:: BRIEF ::
The pictures must be left out, while the rest of the data is copied exactly.

:: DATASET ::
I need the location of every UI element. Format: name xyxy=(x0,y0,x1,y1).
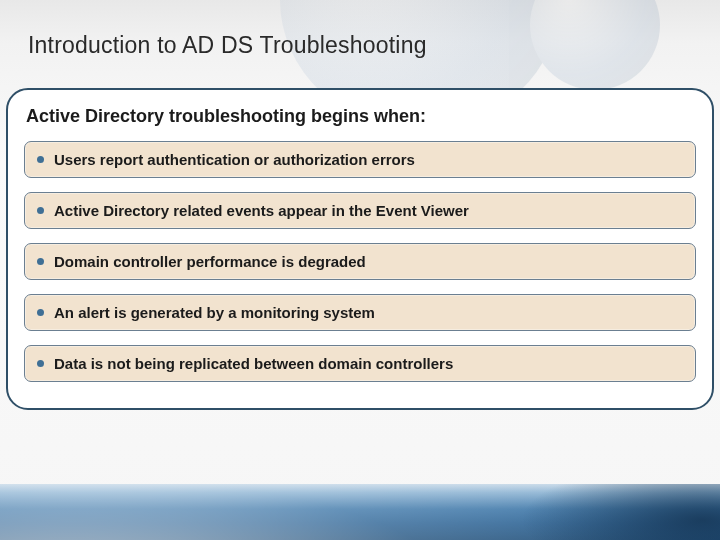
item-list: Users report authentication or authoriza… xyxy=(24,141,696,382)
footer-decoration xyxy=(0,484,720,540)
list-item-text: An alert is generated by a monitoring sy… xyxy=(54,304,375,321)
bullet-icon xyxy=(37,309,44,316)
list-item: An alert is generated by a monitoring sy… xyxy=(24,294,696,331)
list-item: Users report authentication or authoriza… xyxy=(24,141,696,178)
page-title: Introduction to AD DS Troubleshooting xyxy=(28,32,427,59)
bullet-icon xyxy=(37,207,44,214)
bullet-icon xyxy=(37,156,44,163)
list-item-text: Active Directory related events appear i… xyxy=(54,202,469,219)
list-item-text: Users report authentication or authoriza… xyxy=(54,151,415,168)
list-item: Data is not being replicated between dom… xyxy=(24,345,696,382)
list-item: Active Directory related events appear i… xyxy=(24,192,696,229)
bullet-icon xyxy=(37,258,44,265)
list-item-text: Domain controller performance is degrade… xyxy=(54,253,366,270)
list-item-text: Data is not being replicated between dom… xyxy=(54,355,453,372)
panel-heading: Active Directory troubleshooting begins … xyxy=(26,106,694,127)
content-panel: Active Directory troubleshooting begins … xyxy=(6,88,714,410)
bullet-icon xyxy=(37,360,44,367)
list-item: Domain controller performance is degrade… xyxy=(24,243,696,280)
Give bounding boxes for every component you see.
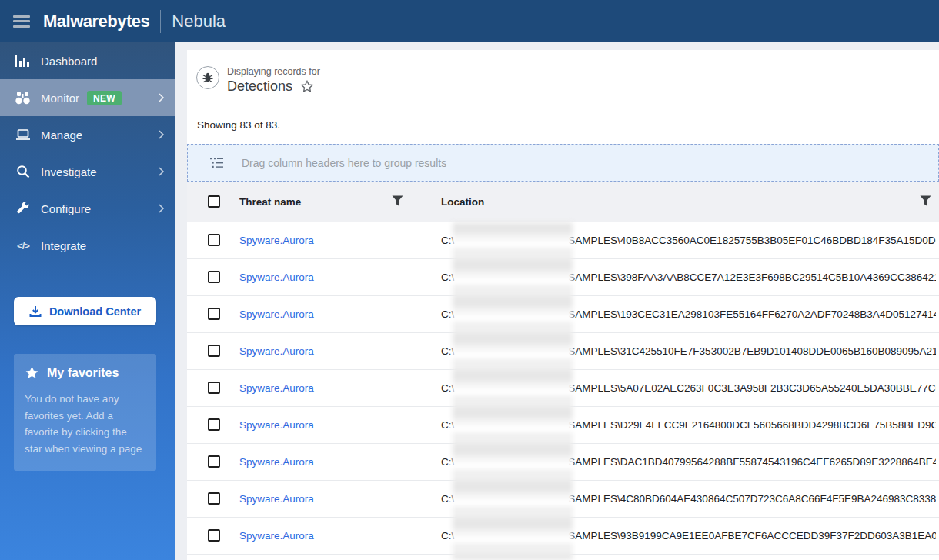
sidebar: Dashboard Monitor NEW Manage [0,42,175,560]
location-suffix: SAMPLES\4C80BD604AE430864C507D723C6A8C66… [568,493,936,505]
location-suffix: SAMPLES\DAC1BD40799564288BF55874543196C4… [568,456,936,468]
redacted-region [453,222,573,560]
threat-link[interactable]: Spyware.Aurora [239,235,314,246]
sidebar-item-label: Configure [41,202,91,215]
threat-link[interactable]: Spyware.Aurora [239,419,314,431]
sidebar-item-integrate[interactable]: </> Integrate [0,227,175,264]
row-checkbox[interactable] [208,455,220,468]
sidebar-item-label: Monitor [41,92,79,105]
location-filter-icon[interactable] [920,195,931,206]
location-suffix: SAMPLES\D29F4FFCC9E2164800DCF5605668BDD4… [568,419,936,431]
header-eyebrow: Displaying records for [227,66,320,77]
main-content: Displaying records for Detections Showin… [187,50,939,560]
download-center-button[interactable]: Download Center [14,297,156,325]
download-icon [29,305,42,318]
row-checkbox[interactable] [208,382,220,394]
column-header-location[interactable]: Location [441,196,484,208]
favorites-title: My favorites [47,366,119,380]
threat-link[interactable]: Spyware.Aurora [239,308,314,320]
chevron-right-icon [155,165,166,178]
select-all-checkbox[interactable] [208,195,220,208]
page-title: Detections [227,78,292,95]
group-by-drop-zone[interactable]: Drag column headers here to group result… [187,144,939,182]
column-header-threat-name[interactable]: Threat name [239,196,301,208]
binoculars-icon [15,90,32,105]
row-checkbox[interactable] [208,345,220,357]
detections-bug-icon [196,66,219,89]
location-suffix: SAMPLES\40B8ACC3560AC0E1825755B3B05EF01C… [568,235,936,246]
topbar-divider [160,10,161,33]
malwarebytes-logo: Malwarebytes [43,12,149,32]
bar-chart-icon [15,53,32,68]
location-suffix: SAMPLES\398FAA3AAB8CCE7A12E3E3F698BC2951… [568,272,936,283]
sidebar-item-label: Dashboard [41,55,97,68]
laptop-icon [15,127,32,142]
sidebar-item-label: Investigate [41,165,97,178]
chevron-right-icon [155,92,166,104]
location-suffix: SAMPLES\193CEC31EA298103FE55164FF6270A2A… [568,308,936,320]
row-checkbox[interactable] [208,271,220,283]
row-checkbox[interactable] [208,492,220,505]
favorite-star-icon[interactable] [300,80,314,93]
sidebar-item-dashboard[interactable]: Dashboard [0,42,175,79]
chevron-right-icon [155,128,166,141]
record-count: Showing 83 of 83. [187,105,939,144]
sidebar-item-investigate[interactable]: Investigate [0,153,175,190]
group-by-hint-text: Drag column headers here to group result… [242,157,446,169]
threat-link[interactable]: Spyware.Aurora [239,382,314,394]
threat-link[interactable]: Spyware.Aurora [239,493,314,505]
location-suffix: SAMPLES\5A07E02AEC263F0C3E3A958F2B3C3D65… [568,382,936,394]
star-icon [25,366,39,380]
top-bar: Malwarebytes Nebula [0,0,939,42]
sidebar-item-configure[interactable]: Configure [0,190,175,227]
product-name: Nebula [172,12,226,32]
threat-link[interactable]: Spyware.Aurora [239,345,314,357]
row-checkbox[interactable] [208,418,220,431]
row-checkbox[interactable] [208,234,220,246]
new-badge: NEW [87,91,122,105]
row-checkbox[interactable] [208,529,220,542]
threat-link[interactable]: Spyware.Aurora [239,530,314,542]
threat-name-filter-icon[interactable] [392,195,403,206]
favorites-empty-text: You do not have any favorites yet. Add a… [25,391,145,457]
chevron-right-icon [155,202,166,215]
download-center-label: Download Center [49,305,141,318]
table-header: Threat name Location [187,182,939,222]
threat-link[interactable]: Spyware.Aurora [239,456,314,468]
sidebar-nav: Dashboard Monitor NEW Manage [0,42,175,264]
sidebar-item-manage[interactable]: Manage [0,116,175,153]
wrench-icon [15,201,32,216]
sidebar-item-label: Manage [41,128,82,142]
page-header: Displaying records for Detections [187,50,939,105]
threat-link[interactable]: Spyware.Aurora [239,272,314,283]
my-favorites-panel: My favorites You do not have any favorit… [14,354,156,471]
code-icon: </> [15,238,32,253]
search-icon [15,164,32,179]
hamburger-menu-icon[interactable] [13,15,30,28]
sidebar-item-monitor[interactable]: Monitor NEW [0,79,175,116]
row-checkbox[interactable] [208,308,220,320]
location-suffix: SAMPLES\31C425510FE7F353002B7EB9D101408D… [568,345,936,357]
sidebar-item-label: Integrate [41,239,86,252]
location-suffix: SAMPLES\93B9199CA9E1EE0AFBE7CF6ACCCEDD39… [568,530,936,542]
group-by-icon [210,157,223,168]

:: TASK RESULT ::
I need the location of every UI element. Format: name xyxy=(x0,y0,x1,y1).
item-list: Users report authentication or authoriza… xyxy=(24,141,696,382)
footer-decoration xyxy=(0,484,720,540)
list-item-text: An alert is generated by a monitoring sy… xyxy=(54,304,375,321)
bullet-icon xyxy=(37,309,44,316)
list-item: An alert is generated by a monitoring sy… xyxy=(24,294,696,331)
list-item: Users report authentication or authoriza… xyxy=(24,141,696,178)
page-title: Introduction to AD DS Troubleshooting xyxy=(28,32,427,59)
bullet-icon xyxy=(37,207,44,214)
bullet-icon xyxy=(37,156,44,163)
list-item-text: Active Directory related events appear i… xyxy=(54,202,469,219)
list-item-text: Users report authentication or authoriza… xyxy=(54,151,415,168)
list-item: Data is not being replicated between dom… xyxy=(24,345,696,382)
list-item: Active Directory related events appear i… xyxy=(24,192,696,229)
bullet-icon xyxy=(37,258,44,265)
list-item-text: Domain controller performance is degrade… xyxy=(54,253,366,270)
list-item-text: Data is not being replicated between dom… xyxy=(54,355,453,372)
panel-heading: Active Directory troubleshooting begins … xyxy=(26,106,694,127)
content-panel: Active Directory troubleshooting begins … xyxy=(6,88,714,410)
bullet-icon xyxy=(37,360,44,367)
list-item: Domain controller performance is degrade… xyxy=(24,243,696,280)
Give bounding boxes for every component you see.
sidebar: Dashboard Monitor NEW Manage [0,42,175,560]
location-suffix: SAMPLES\4C80BD604AE430864C507D723C6A8C66… [568,493,936,505]
location-suffix: SAMPLES\DAC1BD40799564288BF55874543196C4… [568,456,936,468]
redacted-region [453,222,573,560]
threat-link[interactable]: Spyware.Aurora [239,235,314,246]
sidebar-item-label: Configure [41,202,91,215]
threat-link[interactable]: Spyware.Aurora [239,419,314,431]
sidebar-item-integrate[interactable]: </> Integrate [0,227,175,264]
row-checkbox[interactable] [208,455,220,468]
sidebar-item-label: Monitor [41,92,79,105]
location-filter-icon[interactable] [920,195,931,206]
location-suffix: SAMPLES\D29F4FFCC9E2164800DCF5605668BDD4… [568,419,936,431]
header-eyebrow: Displaying records for [227,66,320,77]
main-content: Displaying records for Detections Showin… [187,50,939,560]
download-center-button[interactable]: Download Center [14,297,156,325]
download-icon [29,305,42,318]
row-checkbox[interactable] [208,382,220,394]
column-header-location[interactable]: Location [441,196,484,208]
favorites-title: My favorites [47,366,119,380]
threat-link[interactable]: Spyware.Aurora [239,308,314,320]
chevron-right-icon [155,165,166,178]
select-all-checkbox[interactable] [208,195,220,208]
page-title: Detections [227,78,292,95]
group-by-drop-zone[interactable]: Drag column headers here to group result… [187,144,939,182]
column-header-threat-name[interactable]: Threat name [239,196,301,208]
binoculars-icon [15,90,32,105]
row-checkbox[interactable] [208,345,220,357]
detections-bug-icon [196,66,219,89]
location-suffix: SAMPLES\40B8ACC3560AC0E1825755B3B05EF01C… [568,235,936,246]
topbar-divider [160,10,161,33]
malwarebytes-logo: Malwarebytes [43,12,149,32]
bar-chart-icon [15,53,32,68]
location-suffix: SAMPLES\398FAA3AAB8CCE7A12E3E3F698BC2951… [568,272,936,283]
sidebar-item-label: Dashboard [41,55,97,68]
laptop-icon [15,127,32,142]
sidebar-item-label: Investigate [41,165,97,178]
chevron-right-icon [155,92,166,104]
location-suffix: SAMPLES\193CEC31EA298103FE55164FF6270A2A… [568,308,936,320]
row-checkbox[interactable] [208,271,220,283]
row-checkbox[interactable] [208,492,220,505]
favorite-star-icon[interactable] [300,80,314,93]
sidebar-item-dashboard[interactable]: Dashboard [0,42,175,79]
chevron-right-icon [155,128,166,141]
record-count: Showing 83 of 83. [187,105,939,144]
sidebar-item-investigate[interactable]: Investigate [0,153,175,190]
group-by-hint-text: Drag column headers here to group result… [242,157,446,169]
threat-link[interactable]: Spyware.Aurora [239,382,314,394]
threat-link[interactable]: Spyware.Aurora [239,493,314,505]
location-suffix: SAMPLES\5A07E02AEC263F0C3E3A958F2B3C3D65… [568,382,936,394]
star-icon [25,366,39,380]
top-bar: Malwarebytes Nebula [0,0,939,42]
sidebar-item-configure[interactable]: Configure [0,190,175,227]
product-name: Nebula [172,12,226,32]
threat-link[interactable]: Spyware.Aurora [239,345,314,357]
row-checkbox[interactable] [208,418,220,431]
row-checkbox[interactable] [208,234,220,246]
new-badge: NEW [87,91,122,105]
row-checkbox[interactable] [208,529,220,542]
threat-link[interactable]: Spyware.Aurora [239,530,314,542]
threat-name-filter-icon[interactable] [392,195,403,206]
favorites-empty-text: You do not have any favorites yet. Add a… [25,391,145,457]
chevron-right-icon [155,202,166,215]
download-center-label: Download Center [49,305,141,318]
table-header: Threat name Location [187,182,939,222]
threat-link[interactable]: Spyware.Aurora [239,456,314,468]
sidebar-nav: Dashboard Monitor NEW Manage [0,42,175,264]
sidebar-item-manage[interactable]: Manage [0,116,175,153]
wrench-icon [15,201,32,216]
sidebar-item-label: Manage [41,128,82,142]
page-header: Displaying records for Detections [187,50,939,105]
threat-link[interactable]: Spyware.Aurora [239,272,314,283]
my-favorites-panel: My favorites You do not have any favorit… [14,354,156,471]
code-icon: </> [15,238,32,253]
search-icon [15,164,32,179]
hamburger-menu-icon[interactable] [13,15,30,28]
sidebar-item-monitor[interactable]: Monitor NEW [0,79,175,116]
row-checkbox[interactable] [208,308,220,320]
location-suffix: SAMPLES\31C425510FE7F353002B7EB9D101408D… [568,345,936,357]
sidebar-item-label: Integrate [41,239,86,252]
location-suffix: SAMPLES\93B9199CA9E1EE0AFBE7CF6ACCCEDD39… [568,530,936,542]
group-by-icon [210,157,223,168]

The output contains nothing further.